With Republicans aiming to regain control of the Senate, three-quarters of GOP voters say this year’s congressional elections are much more important or somewhat more important than other elections, a Wall Street Journal/NBC News/Annenberg survey finds.
In contrast, 57% of Democrats grade the midterms as more important than other elections.
The polling is consistent with signs that Republicans are more enthusiastic than Democrats about voting this year. Democratic leaders, including President Barack Obama, have warned their party that its supporters aren’t excited enough about going to the polls.
Younger voters, who tend to back Democrats but are less likely than other groups to turn out during midterm years, are among the least interested in the election. In the Journal/NBC/Annenberg survey, only 20% of voters under 35 said they had a keen interest in the election.

This finding should debunk a primary falsehood that liberal pundits like to say about Obamacare–namely that it doesn’t matter so much for the elections, when in fact one of the primary motivating factors for Republicans is President Obama  and his so-called signature achievement as well as his executive overreach, and his support for the liberal welfare state. You can’t separate Republicans’ glee in getting to vote one more time against the Obama agenda without understanding that Obamacare is central to the GOP base’s anti-Obama fervor.

Second, playing to the Democratic base — by promising unilateral action on immigration reform, concocting the so called “war on women,” vilifying the Koch brothers and sprinkling uber-partisan rhetoric in presidential speeches — has served to invigorate Republicans more than it has ginned up Democrats. This showcases a truism of the Obama presidency for the GOP: Republicans would not have unified themselves, taken back lost ground in 2008 and begun to reinvigorate their agenda without Obama as an opponent.

Third, Republicans have hardly harmed themselves — as the mainstream media would have us believe — by “obstruction” or investigation of the Obama administration. To the contrary, publicly questioning Obama’s overreaches has fueled the base’s yearning for further checks on executive power.

The poll, however, should not be held up as a guide to 2016. A presidential election with no incumbent is far different than the last midterm of a failing presidency. For 2016 it will not be enough simply to run against Obama. If the GOP nominee or down-ticket candidates in 2016 want to get rid of Obamacare they will be obliged to offer an alternative, lest they risk being accused of trying to “take away” voters’ insurance. The GOP nominee will not in a presidential year be able to win with the broad electorate merely by motivating Republican voters; a chunk of independents and Democrats will need to join with the GOP faithful to put a Republican in the Oval Office. And those who veered from opposition to Obama to recklessness in shutting down the government, cheering on default and fighting for the sake of fighting are unlikely to come across as presidential material in 2016. The difference between a senator in the minority and a candidate for leader of the Free World is vast one indeed.

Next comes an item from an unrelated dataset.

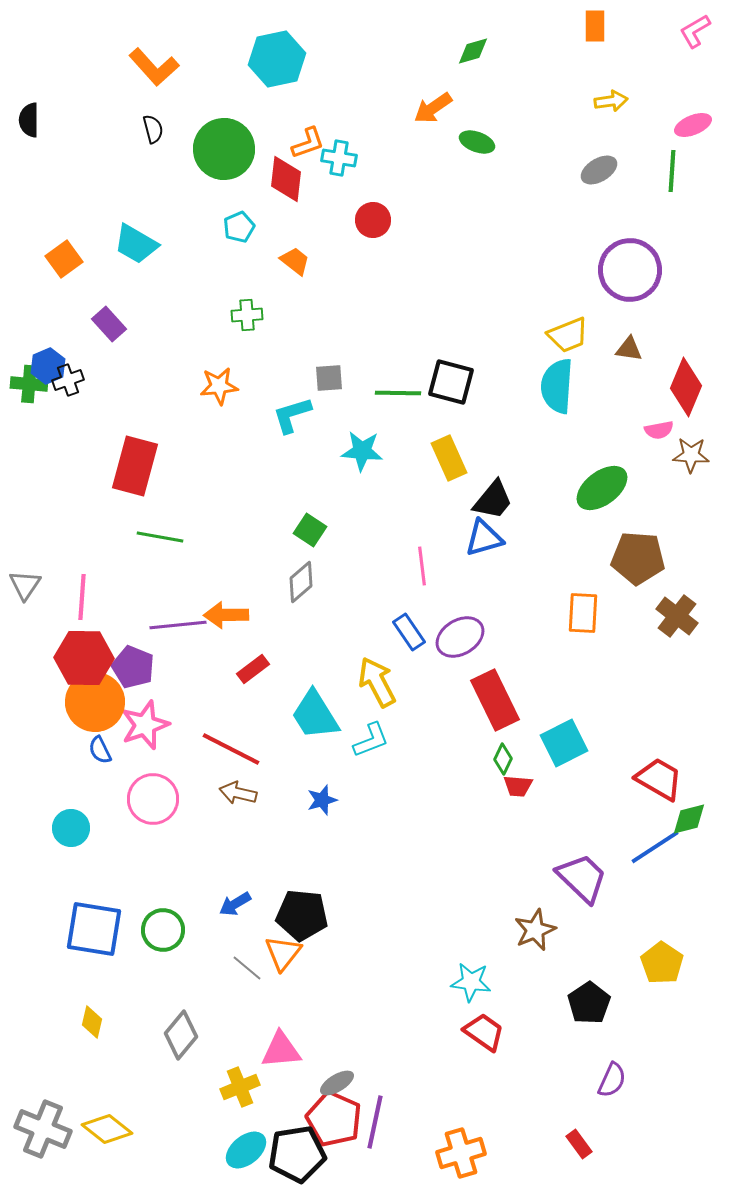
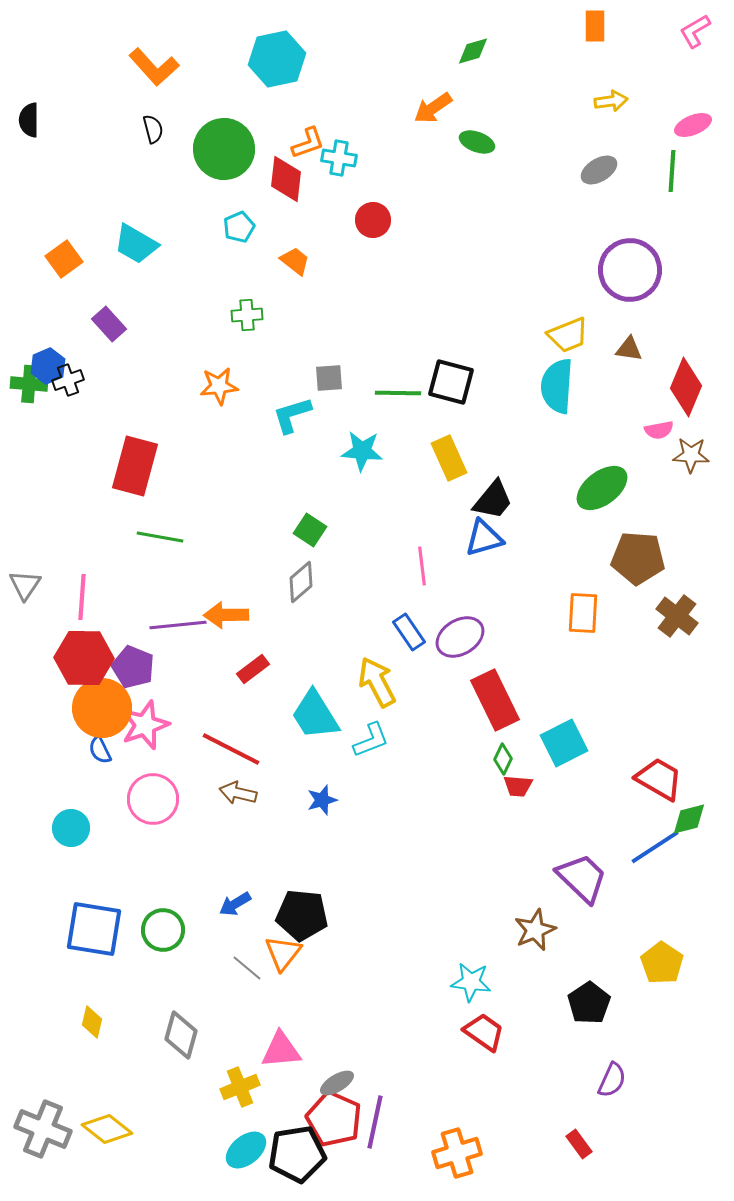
orange circle at (95, 702): moved 7 px right, 6 px down
gray diamond at (181, 1035): rotated 24 degrees counterclockwise
orange cross at (461, 1153): moved 4 px left
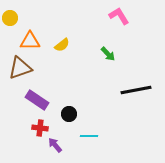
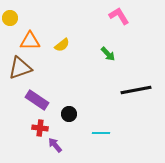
cyan line: moved 12 px right, 3 px up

With the election six weeks from tomorrow, Republicans will have to work hard to keep their troops engaged. The good news for Democrats is that the ordeal of the midterms and the impossible task of defending indefensible presidential missteps will soon be over., The day after the midterms eyes will turn to the 2016 presidential candidates. For that, the Democrats’ task will be different but by no means easy: Convincing the electorate, particularly young people, to get excited about an “inevitable” nominee who has been around for decades and is weighed down by plenty of her own Obama baggage.